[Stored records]
___
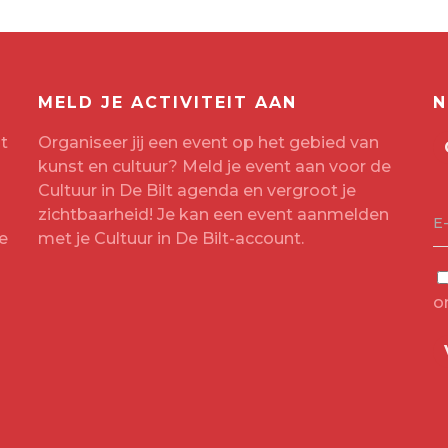
MELD JE ACTIVITEIT AAN
N
t
Organiseer jij een event op het gebied van
kunst en cultuur? Meld je event aan voor de
Cultuur in De Bilt agenda en vergroot je
zichtbaarheid! Je kan een event aanmelden
E
e
met je
Cultuur in De Bilt-account
.
o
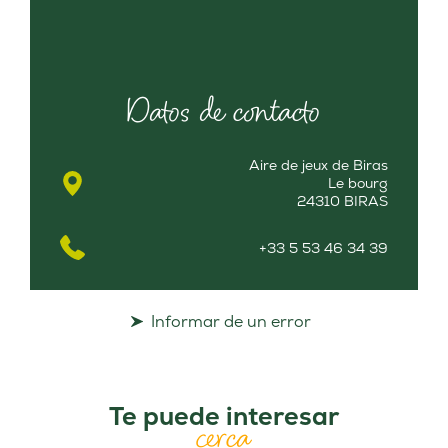
Datos de contacto
Aire de jeux de Biras
Le bourg
24310 BIRAS
+33 5 53 46 34 39
Informar de un error
Te puede interesar
cerca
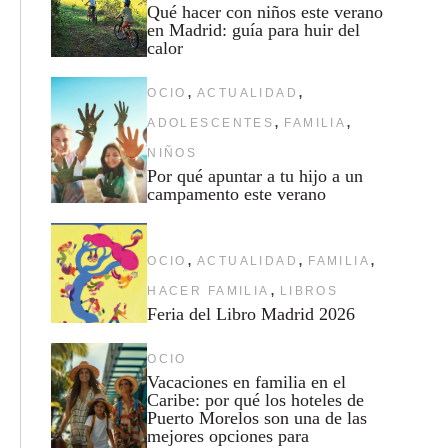
Qué hacer con niños este verano
en Madrid: guía para huir del
calor
,
,
OCIO
ACTUALIDAD
,
,
ADOLESCENTES
FAMILIA
NIÑOS
Por qué apuntar a tu hijo a un
campamento este verano
,
,
,
OCIO
ACTUALIDAD
FAMILIA
,
HACER FAMILIA
LIBROS
Feria del Libro Madrid 2026
OCIO
Vacaciones en familia en el
Caribe: por qué los hoteles de
Puerto Morelos son una de las
mejores opciones para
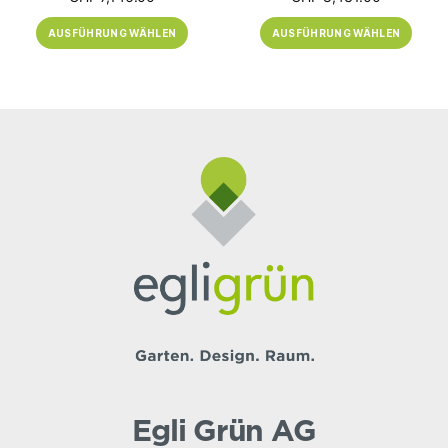
CHF 4,793.00
CHF 6,392
AUSFÜHRUNG WÄHLEN
AUSFÜHRUNG WÄHLEN
bis
bis
CHF 7,146.00
CHF 8,431
Egli Grün AG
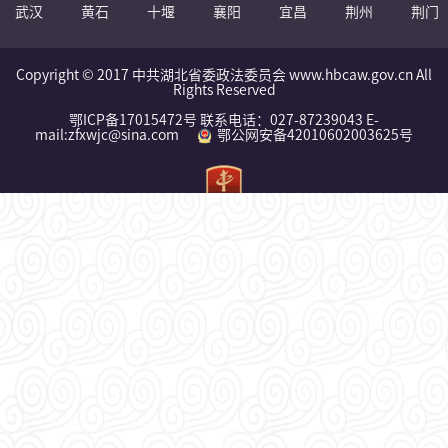
武汉
黄石
十堰
襄阳
宜昌
荆州
荆门
Copyright © 2017 中共湖北省委政法委员会 www.hbcaw.gov.cn All
Rights Reserved
鄂ICP备17015472号 联系电话：027-87239043 E-
mail:zfxwjc@sina.com
鄂公网安备42010602003625号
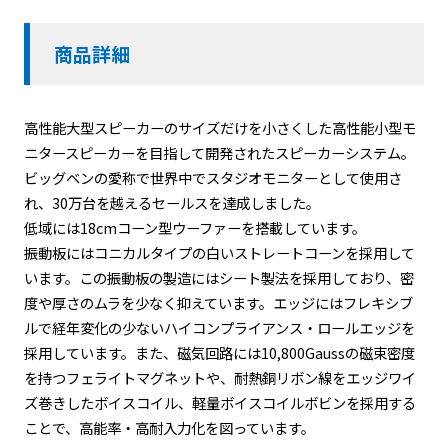
商品詳細
高性能大型スピーカーのサイズだけを小さくした高性能小型モ
ニタースピーカーを目指して開発されたスピーカーシステム。
ビッグベンの愛称で世界中でスタジオモニターとして使用さ
れ、30万台を越えるセールスを達成しました。
低域には18cmコーン型ウーファーを搭載しています。
振動板にはコニカルタイプの白いストレートコーンを採用して
います。この振動板の製造にはシート製法を採用しており、密
度や厚さのムラを少なく抑えています。エッジにはフレキシブ
ルで経年変化の少ないハイコンプライアンス・ロールエッジを
採用しています。また、磁気回路には10,800Gaussの磁束密度
を持つフェライトマグネットや、耐熱銅リボン線をエッジワイ
ズ巻きしたボイスコイル、軽量ボイスコイルボビンを採用する
ことで、高能率・高耐入力化を図っています。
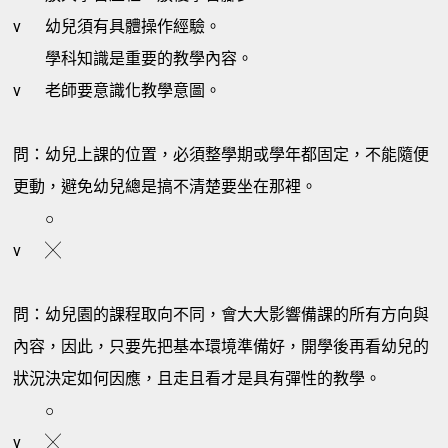
v
幼兒須有具體操作經驗。
學科知識是重要的教學內容。
v
老師要意識化教學意圖。
問：幼兒上課的位置，必須整學期或學年都固定，不能隨便
更動，避免幼兒總是搞不清楚要坐在那裡。
○
v
╳
問：幼兒園的課程取向不同，會大大影響備課的所有方向與
內容，因此，只要先把基本環境準備好，開學後再看幼兒的
狀況決定如何因應，且走且看才是具有彈性的教學。
○
v
╳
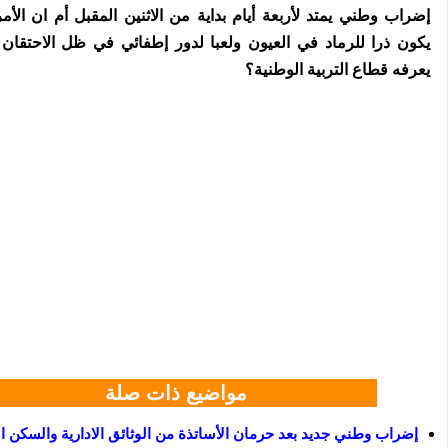
إضراب وطني يمتد لأربعة أيام بداية من الاثنين المقبل أم ان الأمر
يكون ذرا للرماد في العيون ولعبا لدور إطفائي في ظل الاحتقان ا
يعرفه قطاع التربية الوطنية؟
مواضيع ذات صلة
إضراب وطني جديد بعد حرمان الأساتذة من الوثائق الادارية والسكن 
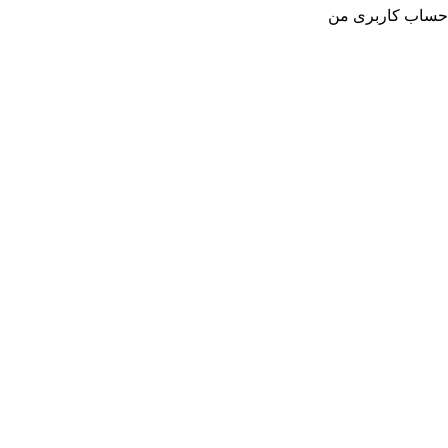
حساب کاربری من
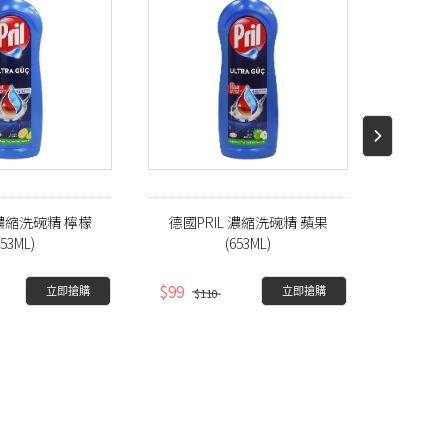
 濃縮洗碗精 檸檬
德國PRIL 濃縮洗碗精 蘋果
德國PR
653ML)
(653ML)
LOS
$99
$99
立即搶購
立即搶購
$110
$1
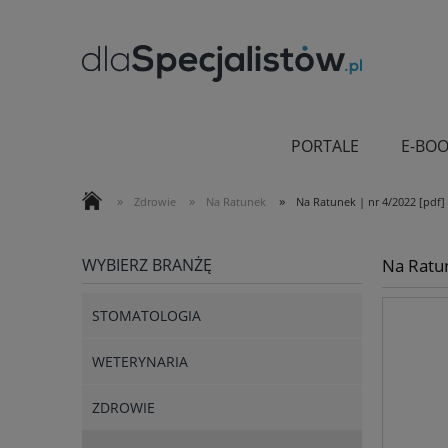
PORTALE
E-BOO
»
»
»
Zdrowie
Na Ratunek
Na Ratunek | nr 4/2022 [pdf]
WYBIERZ BRANŻĘ
Na Ratu
STOMATOLOGIA
WETERYNARIA
ZDROWIE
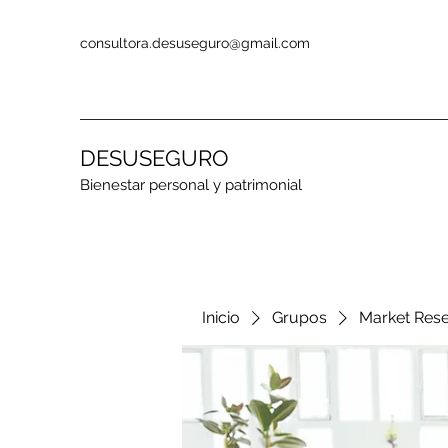
consultora.desuseguro@gmail.com
DESUSEGURO
Bienestar personal y patrimonial
Inicio
Grupos
Market Res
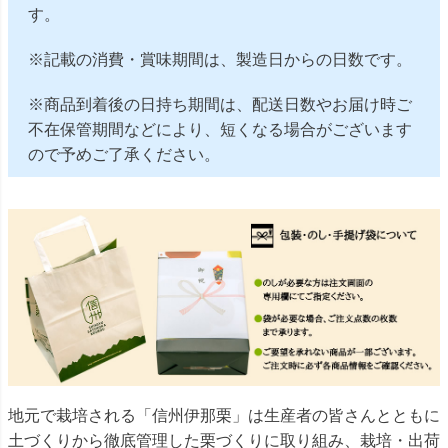
す。
※記載の消費・賞味期間は、製造日からの日数です。
※商品到着後の日持ち期間は、配送日数やお届け時ご
不在保管期間などにより、短くなる場合がございます
ので予めご了承ください。
地元で栽培される「信州伊那栗」は生産者の皆さんとともに
土づくりから徹底管理した栗づくりに取り組み、栽培・出荷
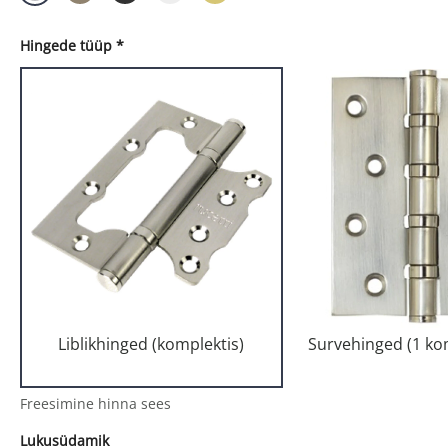
Hingede tüüp
*
Liblikhinged (komplektis)
Survehinged (1 kom
Freesimine hinna sees
Lukusüdamik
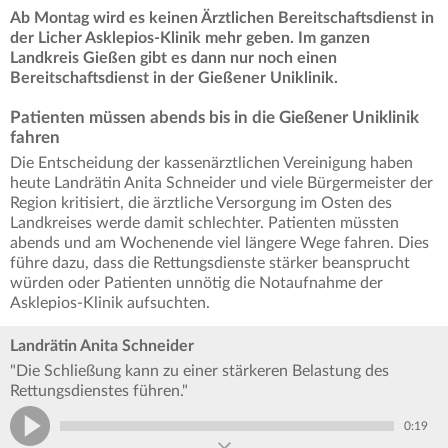
Ab Montag wird es keinen Ärztlichen Bereitschaftsdienst in
der Licher Asklepios-Klinik mehr geben. Im ganzen
Landkreis Gießen gibt es dann nur noch einen
Bereitschaftsdienst in der Gießener Uniklinik.
Patienten müssen abends bis in die Gießener Uniklinik
fahren
Die Entscheidung der kassenärztlichen Vereinigung haben
heute Landrätin Anita Schneider und viele Bürgermeister der
Region kritisiert, die ärztliche Versorgung im Osten des
Landkreises werde damit schlechter. Patienten müssten
abends und am Wochenende viel längere Wege fahren. Dies
führe dazu, dass die Rettungsdienste stärker beansprucht
würden oder Patienten unnötig die Notaufnahme der
Asklepios-Klinik aufsuchten.
Landrätin Anita Schneider
"Die Schließung kann zu einer stärkeren Belastung des
Rettungsdienstes führen."
0:19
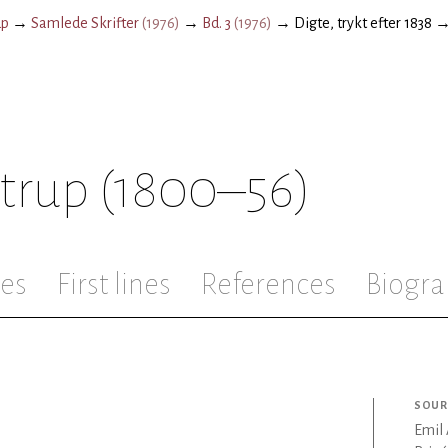
up
→
Samlede Skrifter
(
1976
)
→
Bd. 3
(
1976
)
→
Digte, trykt efter 1838
strup
(1800–56)
les
First lines
References
Biogra
SOUR
Emil 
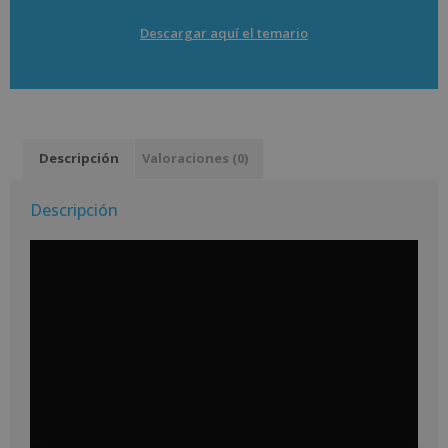
Descargar aquí el temario
Descripción
Valoraciones (0)
Descripción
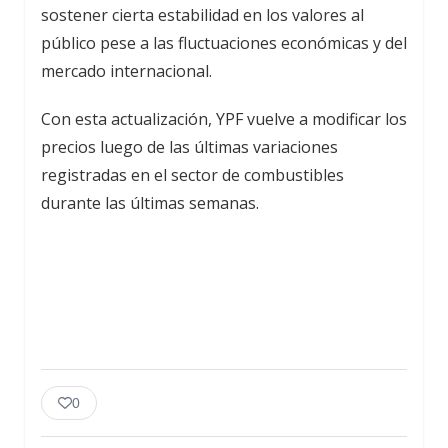
sostener cierta estabilidad en los valores al
público pese a las fluctuaciones económicas y del
mercado internacional.
Con esta actualización, YPF vuelve a modificar los
precios luego de las últimas variaciones
registradas en el sector de combustibles
durante las últimas semanas.
0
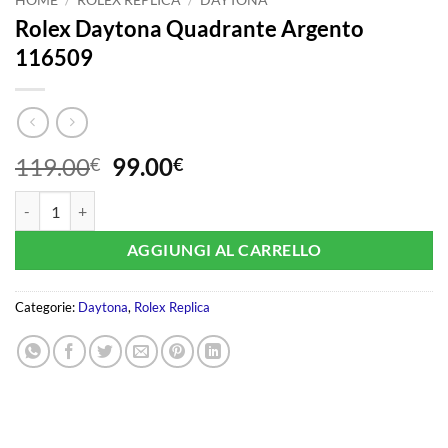
Rolex Daytona Quadrante Argento
116509
Il
Il
119.00
99.00
€
€
prezzo
prezzo
Rolex Daytona Quadrante Argento 116509 quantità
originale
attuale
era:
è:
AGGIUNGI AL CARRELLO
119.00€.
99.00€.
Categorie:
Daytona
,
Rolex Replica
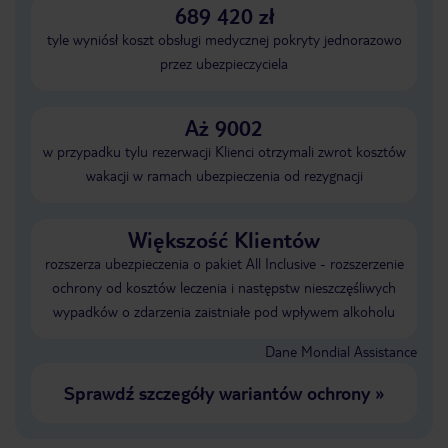
689 420 zł
tyle wyniósł koszt obsługi medycznej pokryty jednorazowo
przez ubezpieczyciela
Aż 9002
w przypadku tylu rezerwacji Klienci otrzymali zwrot kosztów
wakacji w ramach ubezpieczenia od rezygnacji
Większość Klientów
rozszerza ubezpieczenia o pakiet All Inclusive - rozszerzenie
ochrony od kosztów leczenia i następstw nieszczęśliwych
wypadków o zdarzenia zaistniałe pod wpływem alkoholu
Dane Mondial Assistance
Sprawdź szczegóły wariantów ochrony
»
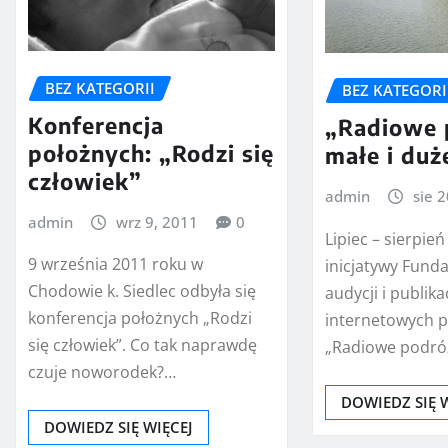
BEZ KATEGORII
BEZ KATEGORI
Konferencja
„Radiowe 
położnych: „Rodzi się
małe i duż
człowiek”
admin
sie 
admin
wrz 9, 2011
0
Lipiec – sierpień
9 września 2011 roku w
inicjatywy Funda
Chodowie k. Siedlec odbyła się
audycji i publikac
konferencja położnych „Rodzi
internetowych 
się człowiek”. Co tak naprawdę
„Radiowe podró
czuje noworodek?…
DOWIEDZ SIĘ 
DOWIEDZ SIĘ WIĘCEJ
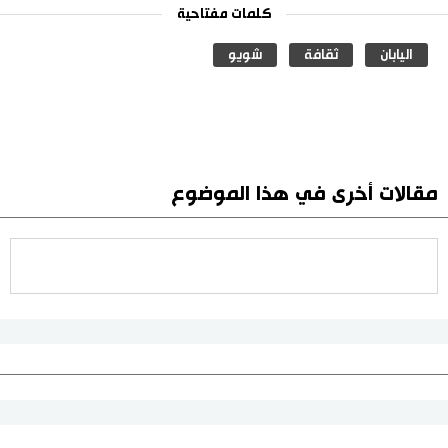
كلمات مفتاحية
اليابان
ثقافة
شويو
مقالات أخرى في هذا الموضوع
___
§ EXERCISE REQUIREMENTS: Every entry must be retyped exactly, with the pictures removed.

§ WRITTEN RESPONSE:
MELD JE ACTIVITEIT AAN
N
t
Organiseer jij een event op het gebied van
kunst en cultuur? Meld je event aan voor de
Cultuur in De Bilt agenda en vergroot je
zichtbaarheid! Je kan een event aanmelden
E
e
met je
Cultuur in De Bilt-account
.
o
Datos de contacto
Aire de jeux de Biras
Le bourg
24310 BIRAS
+33 5 53 46 34 39
Informar de un error
Te puede interesar
cerca
Qué hacer con niños este verano
en Madrid: guía para huir del
calor
,
,
OCIO
ACTUALIDAD
,
,
ADOLESCENTES
FAMILIA
NIÑOS
Por qué apuntar a tu hijo a un
campamento este verano
,
,
,
OCIO
ACTUALIDAD
FAMILIA
,
HACER FAMILIA
LIBROS
Feria del Libro Madrid 2026
OCIO
Vacaciones en familia en el
Caribe: por qué los hoteles de
Puerto Morelos son una de las
mejores opciones para
CHF 4,793.00
CHF 6,392
AUSFÜHRUNG WÄHLEN
AUSFÜHRUNG WÄHLEN
bis
bis
CHF 7,146.00
CHF 8,431
Egli Grün AG
武汉
黄石
十堰
襄阳
宜昌
荆州
荆门
Copyright © 2017 中共湖北省委政法委员会 www.hbcaw.gov.cn All
Rights Reserved
鄂ICP备17015472号 联系电话：027-87239043 E-
mail:zfxwjc@sina.com
鄂公网安备42010602003625号
商品詳細
高性能大型スピーカーのサイズだけを小さくした高性能小型モ
ニタースピーカーを目指して開発されたスピーカーシステム。
ビッグベンの愛称で世界中でスタジオモニターとして使用さ
れ、30万台を越えるセールスを達成しました。
低域には18cmコーン型ウーファーを搭載しています。
振動板にはコニカルタイプの白いストレートコーンを採用して
います。この振動板の製造にはシート製法を採用しており、密
度や厚さのムラを少なく抑えています。エッジにはフレキシブ
ルで経年変化の少ないハイコンプライアンス・ロールエッジを
採用しています。また、磁気回路には10,800Gaussの磁束密度
を持つフェライトマグネットや、耐熱銅リボン線をエッジワイ
ズ巻きしたボイスコイル、軽量ボイスコイルボビンを採用する
ことで、高能率・高耐入力化を図っています。
v
幼兒須有具體操作經驗。
學科知識是重要的教學內容。
v
老師要意識化教學意圖。
問：幼兒上課的位置，必須整學期或學年都固定，不能隨便
更動，避免幼兒總是搞不清楚要坐在那裡。
○
v
╳
問：幼兒園的課程取向不同，會大大影響備課的所有方向與
內容，因此，只要先把基本環境準備好，開學後再看幼兒的
狀況決定如何因應，且走且看才是具有彈性的教學。
○
v
╳
إضراب وطني يمتد لأربعة أيام بداية من الاثنين المقبل أم ان الأمر
يكون ذرا للرماد في العيون ولعبا لدور إطفائي في ظل الاحتقان ا
يعرفه قطاع التربية الوطنية؟
مواضيع ذات صلة
إضراب وطني جديد بعد حرمان الأساتذة من الوثائق الادارية والسكن 
حساب کاربری من
 濃縮洗碗精 檸檬
德國PRIL 濃縮洗碗精 蘋果
德國PR
653ML)
(653ML)
LOS
$99
$99
立即搶購
立即搶購
$110
$1
PORTALE
E-BOO
»
»
»
Zdrowie
Na Ratunek
Na Ratunek | nr 4/2022 [pdf]
WYBIERZ BRANŻĘ
Na Ratu
STOMATOLOGIA
WETERYNARIA
ZDROWIE
consultora.desuseguro@gmail.com
DESUSEGURO
Bienestar personal y patrimonial
Inicio
Grupos
Market Res
す。
※記載の消費・賞味期間は、製造日からの日数です。
※商品到着後の日持ち期間は、配送日数やお届け時ご
不在保管期間などにより、短くなる場合がございます
ので予めご了承ください。
地元で栽培される「信州伊那栗」は生産者の皆さんとともに
土づくりから徹底管理した栗づくりに取り組み、栽培・出荷
Hingede tüüp
*
Liblikhinged (komplektis)
Survehinged (1 kom
Freesimine hinna sees
Lukusüdamik
Ab Montag wird es keinen Ärztlichen Bereitschaftsdienst in
der Licher Asklepios-Klinik mehr geben. Im ganzen
Landkreis Gießen gibt es dann nur noch einen
Bereitschaftsdienst in der Gießener Uniklinik.
Patienten müssen abends bis in die Gießener Uniklinik
fahren
Die Entscheidung der kassenärztlichen Vereinigung haben
heute Landrätin Anita Schneider und viele Bürgermeister der
Region kritisiert, die ärztliche Versorgung im Osten des
Landkreises werde damit schlechter. Patienten müssten
abends und am Wochenende viel längere Wege fahren. Dies
führe dazu, dass die Rettungsdienste stärker beansprucht
würden oder Patienten unnötig die Notaufnahme der
Asklepios-Klinik aufsuchten.
Landrätin Anita Schneider
"Die Schließung kann zu einer stärkeren Belastung des
Rettungsdienstes führen."
0:19
up
→
Samlede Skrifter
(
1976
)
→
Bd. 3
(
1976
)
→
Digte, trykt efter 1838
strup
(1800–56)
les
First lines
References
Biogra
SOUR
Emil 
Descargar aquí el temario
Descripción
Valoraciones (0)
Descripción
sostener cierta estabilidad en los valores al
público pese a las fluctuaciones económicas y del
mercado internacional.
Con esta actualización, YPF vuelve a modificar los
precios luego de las últimas variaciones
registradas en el sector de combustibles
durante las últimas semanas.
0
Rolex Daytona Quadrante Argento
116509
Il
Il
119.00
99.00
€
€
prezzo
prezzo
Rolex Daytona Quadrante Argento 116509 quantità
originale
attuale
era:
è:
AGGIUNGI AL CARRELLO
119.00€.
99.00€.
Categorie:
Daytona
,
Rolex Replica
689 420 zł
tyle wyniósł koszt obsługi medycznej pokryty jednorazowo
przez ubezpieczyciela
Aż 9002
w przypadku tylu rezerwacji Klienci otrzymali zwrot kosztów
wakacji w ramach ubezpieczenia od rezygnacji
Większość Klientów
rozszerza ubezpieczenia o pakiet All Inclusive - rozszerzenie
ochrony od kosztów leczenia i następstw nieszczęśliwych
wypadków o zdarzenia zaistniałe pod wpływem alkoholu
Dane Mondial Assistance
Sprawdź szczegóły wariantów ochrony
»
BEZ KATEGORII
BEZ KATEGORI
Konferencja
„Radiowe 
położnych: „Rodzi się
małe i duż
człowiek”
admin
sie 
admin
wrz 9, 2011
0
Lipiec – sierpień
9 września 2011 roku w
inicjatywy Funda
Chodowie k. Siedlec odbyła się
audycji i publikac
konferencja położnych „Rodzi
internetowych 
się człowiek”. Co tak naprawdę
„Radiowe podró
czuje noworodek?…
DOWIEDZ SIĘ 
DOWIEDZ SIĘ WIĘCEJ
كلمات مفتاحية
اليابان
ثقافة
شويو
مقالات أخرى في هذا الموضوع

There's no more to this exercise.